> _Exercise details_:
Using the data below, output a verbatim copy of the lines between the one holding "Privacy Policy" and the one holding "11-15-2023, 12:19 PM", inclusive, without any pictures.

> _Extracted material_:
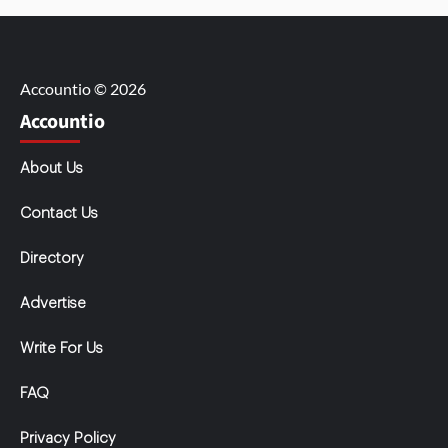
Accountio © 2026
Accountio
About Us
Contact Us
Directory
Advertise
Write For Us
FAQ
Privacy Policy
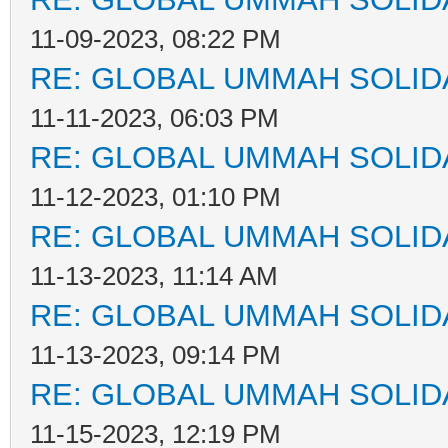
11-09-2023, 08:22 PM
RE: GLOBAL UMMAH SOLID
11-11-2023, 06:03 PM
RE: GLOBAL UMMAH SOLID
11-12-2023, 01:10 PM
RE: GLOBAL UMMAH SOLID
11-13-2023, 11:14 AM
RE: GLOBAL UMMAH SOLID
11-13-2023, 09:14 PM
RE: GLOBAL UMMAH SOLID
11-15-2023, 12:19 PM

==

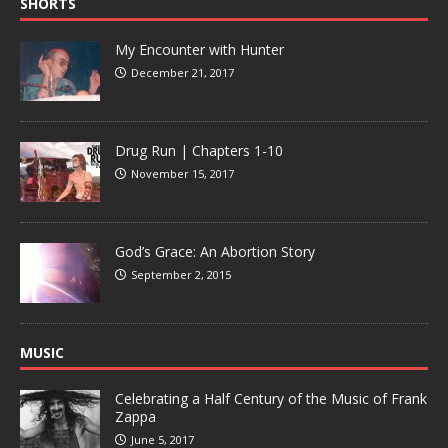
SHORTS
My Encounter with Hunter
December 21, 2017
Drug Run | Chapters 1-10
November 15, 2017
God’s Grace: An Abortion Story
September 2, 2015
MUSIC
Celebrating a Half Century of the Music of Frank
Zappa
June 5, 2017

> _Expected answer_:
Privacy Policy
11-09-2023, 08:22 PM
RE: GLOBAL UMMAH SOLID
11-11-2023, 06:03 PM
RE: GLOBAL UMMAH SOLID
11-12-2023, 01:10 PM
RE: GLOBAL UMMAH SOLID
11-13-2023, 11:14 AM
RE: GLOBAL UMMAH SOLID
11-13-2023, 09:14 PM
RE: GLOBAL UMMAH SOLID
11-15-2023, 12:19 PM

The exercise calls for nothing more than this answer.